Diplomacy has so far failed to resolve a conflict that has forced millions from their homes, creating a refugee crisis in neighbouring states and Europe. With the war raging unabated, the latest diplomatic effort has been overshadowed by increased tension between Saudi Arabia and Iran.

ODFS Director Ribal Al-Assad expressed his dismay at the news.

“These proposed negotiations are an enormous disappointment and will only lead to failure,” he said. “The parties invited to these talks have been selectively chosen and do not represent all the people of Syria. The entire process has been very exclusive and undemocratic.

"Also, it is completely unacceptable that violent, extremist Islamist groups have been invited to the talks. These people believe that anyone who does not share their twisted ideology is an infidel or apostate deserving of death.

“Islamic extremists will never commit to a secular, civil constitution. They have no respect for democracy, gender equality or human rights. Instead they plan on establishing an Islamic caliphate under sharia law.

"It is naive and dangerous to believe that these kinds of people can be true partners for dialogue. They must not be included in talks as they are fundamentally opposed to peace on any other terms but their own. Negotiation with them is pointless.

“It is outrageous that after five years of vicious war the people of Syria find themselves betrayed by the international community, and are having to choose between a dictatorship and Islamist groups who are no different from Islamic State and Al-Nusra and who share the same perverted ideology.

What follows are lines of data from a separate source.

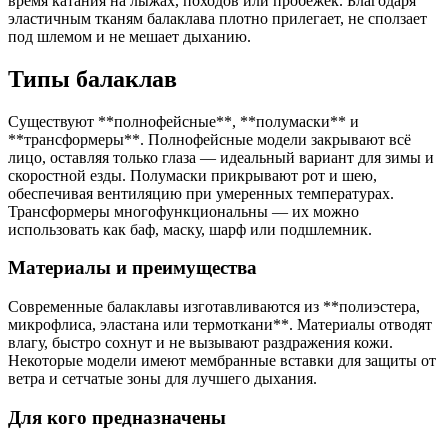
время катания на лыжах, походов или пробежек. Благодаря
эластичным тканям балаклава плотно прилегает, не сползает
под шлемом и не мешает дыханию.
Типы балаклав
Существуют **полнофейсные**, **полумаски** и
**трансформеры**. Полнофейсные модели закрывают всё
лицо, оставляя только глаза — идеальный вариант для зимы и
скоростной езды. Полумаски прикрывают рот и шею,
обеспечивая вентиляцию при умеренных температурах.
Трансформеры многофункциональны — их можно
использовать как баф, маску, шарф или подшлемник.
Материалы и преимущества
Современные балаклавы изготавливаются из **полиэстера,
микрофлиса, эластана или термоткани**. Материалы отводят
влагу, быстро сохнут и не вызывают раздражения кожи.
Некоторые модели имеют мембранные вставки для защиты от
ветра и сетчатые зоны для лучшего дыхания.
Для кого предназначены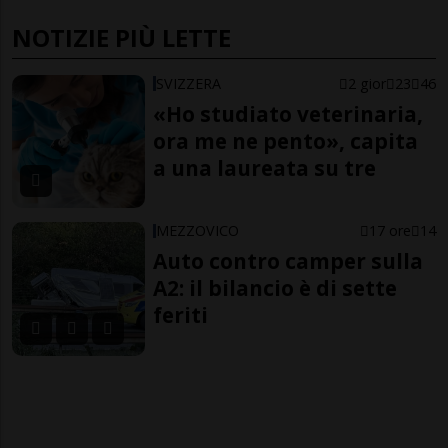
NOTIZIE PIÙ LETTE
SVIZZERA
2 gior
23
46
«Ho studiato veterinaria,
ora me ne pento», capita
a una laureata su tre
MEZZOVICO
17 ore
14
Auto contro camper sulla
A2: il bilancio è di sette
feriti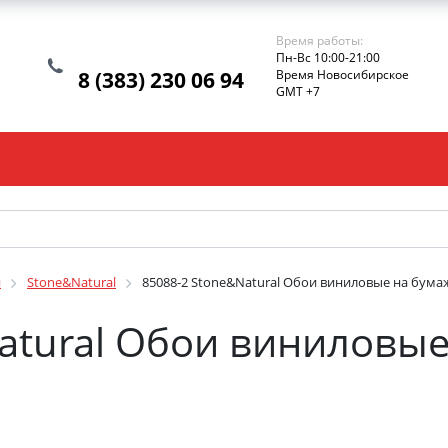
Время работы:
Пн-Вс 10:00-21:00
8 (383) 230 06 94
Время Новосибирское
GMT +7
и
Stone&Natural
85088-2 Stone&Natural Обои виниловые на бумаж
atural Обои виниловы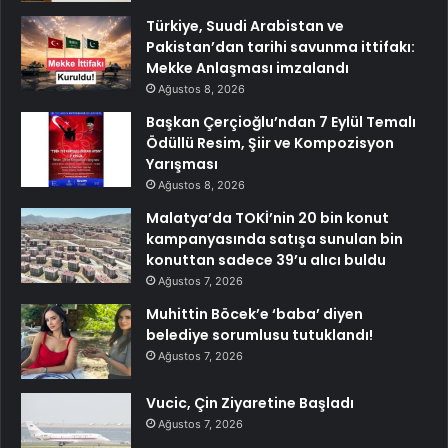
Türkiye, Suudi Arabistan ve
Pakistan’dan tarihi savunma ittifakı:
Mekke Anlaşması imzalandı
Ağustos 8, 2026
Başkan Çerçioğlu’ndan 7 Eylül Temalı
Ödüllü Resim, Şiir ve Kompozisyon
Yarışması
Ağustos 8, 2026
Malatya’da TOKİ’nin 20 bin konut
kampanyasında satışa sunulan bin
konuttan sadece 39’u alıcı buldu
Ağustos 7, 2026
Muhittin Böcek’e ‘baba’ diyen
belediye sorumlusu tutuklandı!
Ağustos 7, 2026
Vucic, Çin Ziyaretine Başladı
Ağustos 7, 2026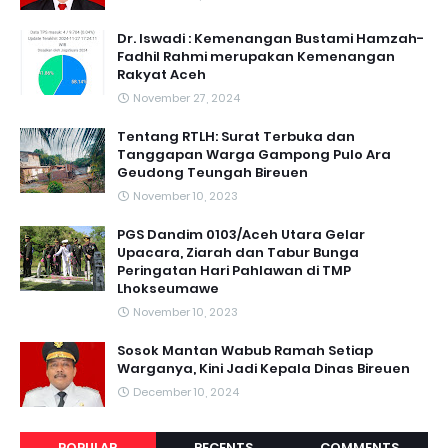
Dr. Iswadi : Kemenangan Bustami Hamzah-
Fadhil Rahmi merupakan Kemenangan
Rakyat Aceh
November 27, 2024
Tentang RTLH: Surat Terbuka dan
Tanggapan Warga Gampong Pulo Ara
Geudong Teungah Bireuen
November 10, 2023
PGS Dandim 0103/Aceh Utara Gelar
Upacara, Ziarah dan Tabur Bunga
Peringatan Hari Pahlawan di TMP
Lhokseumawe
November 10, 2023
Sosok Mantan Wabub Ramah Setiap
Warganya, Kini Jadi Kepala Dinas Bireuen
December 10, 2024
POPULAR
RECENTS
COMMENTS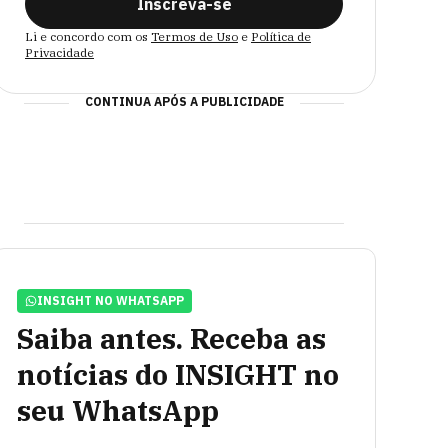
Inscreva-se
Li e concordo com os
Termos de Uso
e
Política de
Privacidade
CONTINUA APÓS A PUBLICIDADE
INSIGHT NO WHATSAPP
Saiba antes. Receba as
notícias do INSIGHT no
seu WhatsApp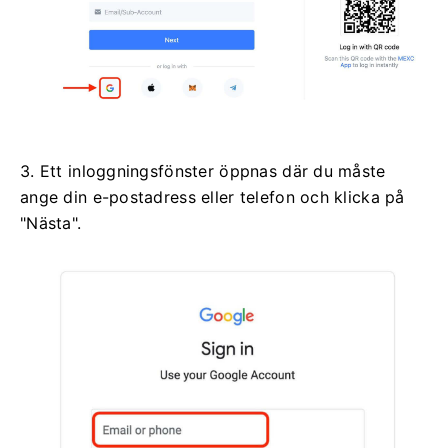
3. Ett inloggningsfönster öppnas där du måste
ange din e-postadress eller telefon och klicka på
"Nästa".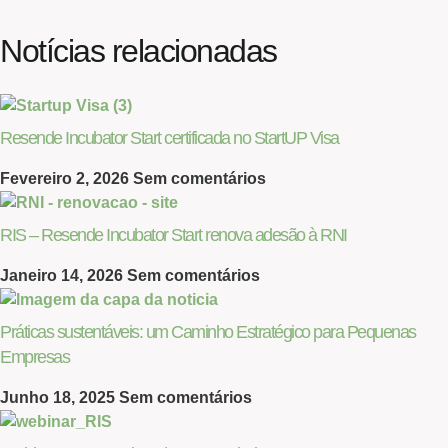
Notícias relacionadas
Resende Incubator Start certificada no StartUP Visa
Fevereiro 2, 2026
Sem comentários
RIS – Resende Incubator Start renova adesão à RNI
Janeiro 14, 2026
Sem comentários
Práticas sustentáveis: um Caminho Estratégico para Pequenas
Empresas
Junho 18, 2025
Sem comentários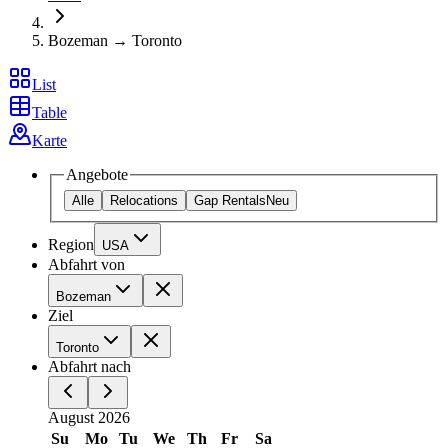
Bozeman → Toronto
List
Table
Karte
Angebote
Alle
Relocations
Gap Rentals
Neu
Region
USA
Abfahrt von
Bozeman
Ziel
Toronto
Abfahrt nach
August 2026
Su
Mo
Tu
We
Th
Fr
Sa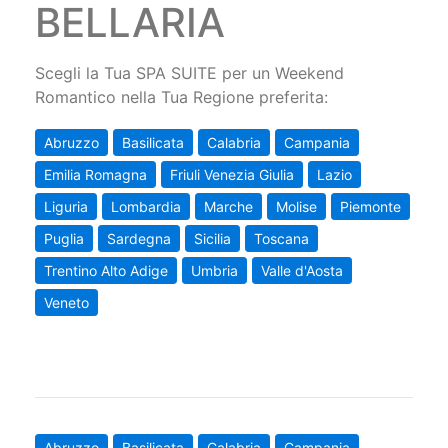
BELLARIA
Scegli la Tua SPA SUITE per un Weekend
Romantico nella Tua Regione preferita:
Abruzzo
Basilicata
Calabria
Campania
Emilia Romagna
Friuli Venezia Giulia
Lazio
Liguria
Lombardia
Marche
Molise
Piemonte
Puglia
Sardegna
Sicilia
Toscana
Trentino Alto Adige
Umbria
Valle d'Aosta
Veneto
Abruzzo
Basilicata
Calabria
Campania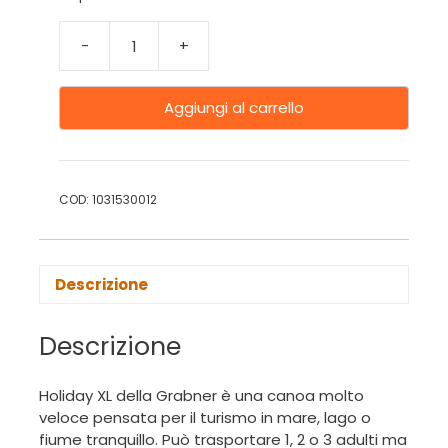
-
+
Aggiungi al carrello
COD:
1031530012
Descrizione
Descrizione
Holiday XL della Grabner è una canoa molto
veloce pensata per il turismo in mare, lago o
fiume tranquillo. Può trasportare 1, 2 o 3 adulti ma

“Mr. Di Mistura should include all groups who genuinely believe in democracy and the equality of all citizens under the rule of law regardless of religion, sect, ethnic group or gender and who are willing to sign and commit to it. When he was appointed, he said he would talk to everyone, but this clearly has not been the case.

“The United Nations’ job is not to stop the war by trying to please regional and international players. These talks are a transparent attempt by outside powers to find opportunities for their stooges to land future government positions, which would of course grant them the influence necessary to control Syria’s destiny.

“Why hasn’t Di Mistura invited all genuinely democratic and representative parties, such as the Kurds, who constitute an important part of Syria’s national fabric, who have fought long and hard against the Islamic State and other Islamist groups, and whose democratic forces include women and control most of northern Syria? If they are not invited to the talks, it only provides an incentive for them to try to secede from Syria and create their own state.

"And why hasn't he invited the Syrian National Democratic Council and other democratic groups?

“Again, this is to please certain regional powers, the regime and the Islamists. But is that really what the United Nations stands here for? To pick and choose who can have a say in their future? How is that democratic?

“Furthermore, by inviting only the warring parties, these talks are almost encouraging peaceful parties to pick up arms and fight, as this seems to be the only way to gain a seat at the table and be part of their country's future.

“This is a sorry state of affairs. The United Nations should be doing its utmost to make sure talks include only those committed to a democratic future for Syria, and it must include all of them. A peaceful solution will not be achieved otherwise.”